The goal, no matter what
If the goal of life is to contemplate God (contemplation is a word that literally means “to see deeply”), then we should be learning to see not only during Lent, not only in Church, but in the whole of our lives. I once had a philosophy teacher who told the class that, no matter what we do, the goal is contemplation – a contemplative handyman, a contemplative mother, a contemplative factory worker … we can see God through it all. This is a goal sufficient to itself, this striving to see our Maker.
For me, quiet time in nature is beneficial. Sitting on the porch and looking at the sky. Watching my children play. Playing the piano. Looking at art. Writing. I’m sure others could chime in and mention working on the car, cooking, cleaning, building a model ship, gardening, fishing … I guess the point is, absolutely anything. If we’re willing students, we are always learning to see.
Like St. John the Evangelist, lean in close to Christ. Feel his heartbeat. See with his vision. This is the key to happiness. I can’t help but to connect St. John’s later revelatory visions with his experience of seeing the face of his Savior up close. Throughout his Apocalypse, he repeats over and over that he is looking and seeing. The more he looks, the more is unveiled.

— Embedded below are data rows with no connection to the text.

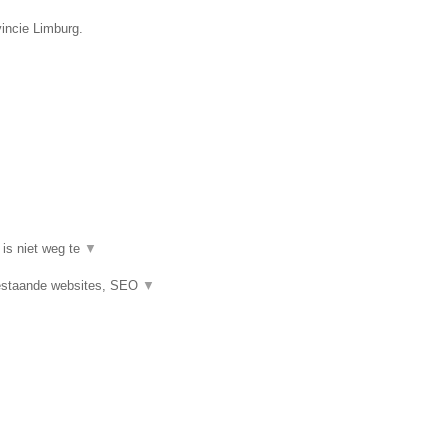
vincie Limburg.
 is niet weg te
▼
estaande websites, SEO
▼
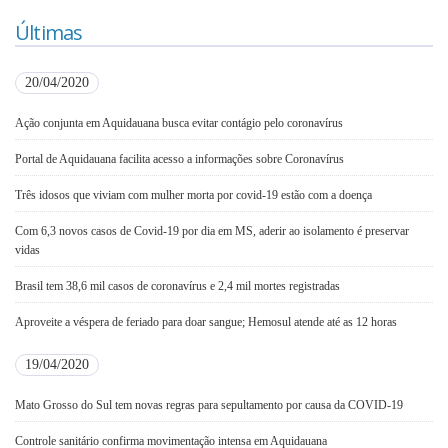
Últimas
20/04/2020
Ação conjunta em Aquidauana busca evitar contágio pelo coronavírus
Portal de Aquidauana facilita acesso a informações sobre Coronavírus
Três idosos que viviam com mulher morta por covid-19 estão com a doença
Com 6,3 novos casos de Covid-19 por dia em MS, aderir ao isolamento é preservar
vidas
Brasil tem 38,6 mil casos de coronavírus e 2,4 mil mortes registradas
Aproveite a véspera de feriado para doar sangue; Hemosul atende até as 12 horas
19/04/2020
Mato Grosso do Sul tem novas regras para sepultamento por causa da COVID-19
Controle sanitário confirma movimentação intensa em Aquidauana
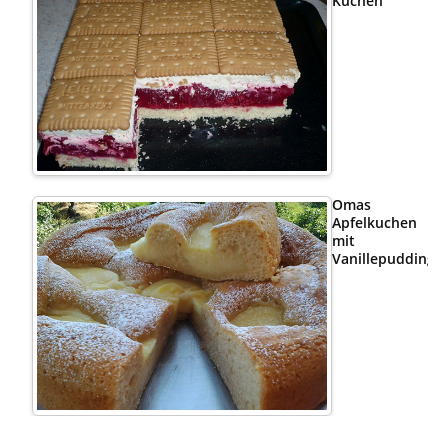
Kuchen
Omas
Apfelkuchen
mit
Vanillepudding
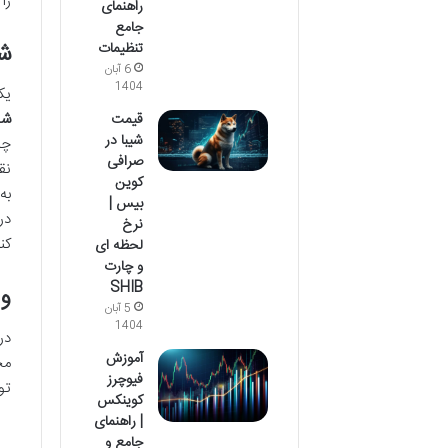
را
راهنمای
جامع
شیباریوم
تنظیمات
6 آبان
1404
یک
شی
قیمت
شیبا در
چش
صرافی
نق
کوین
به
بیس |
در
نرخ
کن
لحظه ای
و چارت
SHIB
ور
5 آبان
1404
آموزش
مح
فیوچرز
تو
کوینکس
| راهنمای
جامع و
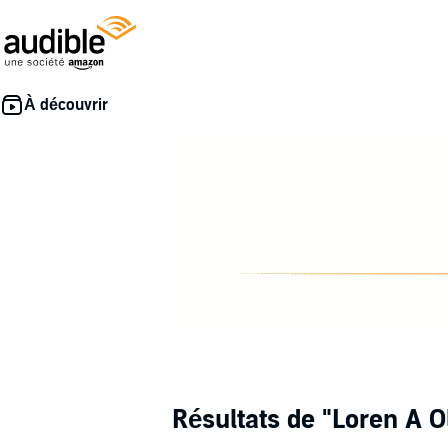
Résultats de
"Loren A 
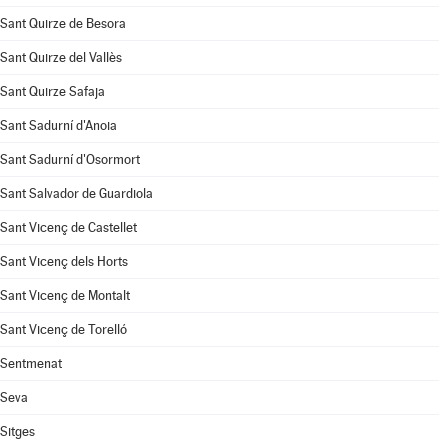
Sant Quirze de Besora
Sant Quirze del Vallès
Sant Quirze Safaja
Sant Sadurní d'Anoia
Sant Sadurní d'Osormort
Sant Salvador de Guardiola
Sant Vicenç de Castellet
Sant Vicenç dels Horts
Sant Vicenç de Montalt
Sant Vicenç de Torelló
Sentmenat
Seva
Sitges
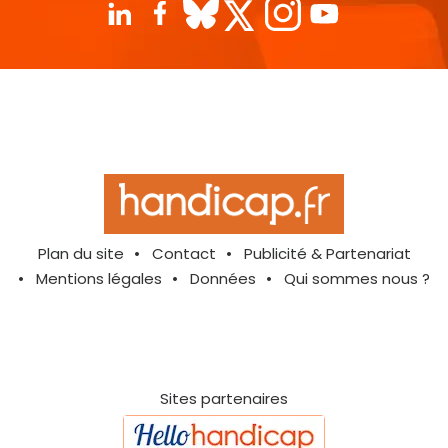
Plan du site
Contact
Publicité & Partenariat
Mentions légales
Données
Qui sommes nous ?
Sites partenaires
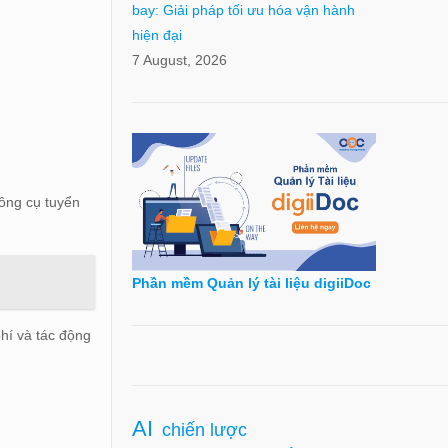
bay: Giải pháp tối ưu hóa vận hành
hiện đại
7 August, 2026
công cụ tuyển
Phần mềm Quản lý tài liệu digiiDoc
hí và tác động
AI
chiến lược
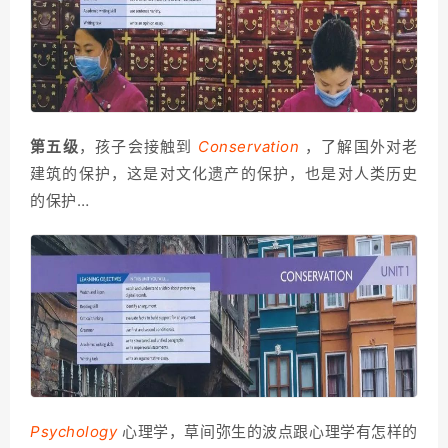
第五级
，孩子会接触到
Conservation
，了解国外对老
建筑的保护，这是对文化遗产的保护，也是对人类历史
的保护…
Psychology
心理学，草间弥生的波点跟心理学有怎样的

The startling truth is that learning to see draws us ever deeper into a personal apocalypse. When we glimpse the truth, it changes us. We are called into a new life and the old is left behind.
When we contemplate, the increased vision we receive is a gift. And if it is a gift, this means that some mysterious communion is being shared between gift and giver. We participate in what we see. It’s a shared grace. When we see God, we start to become more like him. There’s no turning back now, friends. Keep looking.